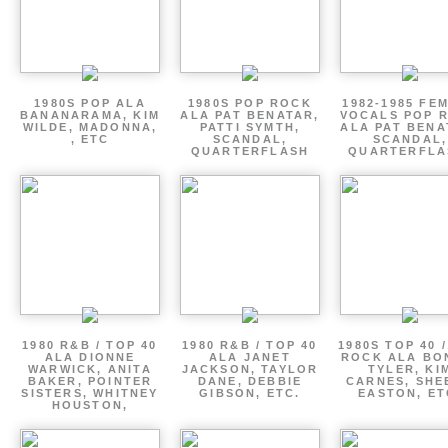
1980S POP ALA
1980S POP ROCK
1982-1985 FE
BANANARAMA, KIM
ALA PAT BENATAR,
VOCALS POP 
WILDE, MADONNA,
PATTI SYMTH,
ALA PAT BENA
, ETC
SCANDAL,
SCANDAL,
QUARTERFLASH
QUARTERFLA
1980 R&B / TOP 40
1980 R&B / TOP 40
1980S TOP 40 
ALA DIONNE
ALA JANET
ROCK ALA BO
WARWICK, ANITA
JACKSON, TAYLOR
TYLER, KI
BAKER, POINTER
DANE, DEBBIE
CARNES, SHE
SISTERS, WHITNEY
GIBSON, ETC.
EASTON, ET
HOUSTON,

· · · ·

• **What you need to do**
Would you give the data above again word for word, minus the pictures?

• **Task response**
1980S POP ALA
1980S POP ROCK
1982-1985 FE
BANANARAMA, KIM
ALA PAT BENATAR,
VOCALS POP 
WILDE, MADONNA,
PATTI SYMTH,
ALA PAT BENA
, ETC
SCANDAL,
SCANDAL,
QUARTERFLASH
QUARTERFLA
1980 R&B / TOP 40
1980 R&B / TOP 40
1980S TOP 40 
ALA DIONNE
ALA JANET
ROCK ALA BO
WARWICK, ANITA
JACKSON, TAYLOR
TYLER, KI
BAKER, POINTER
DANE, DEBBIE
CARNES, SHE
SISTERS, WHITNEY
GIBSON, ETC.
EASTON, ET
HOUSTON,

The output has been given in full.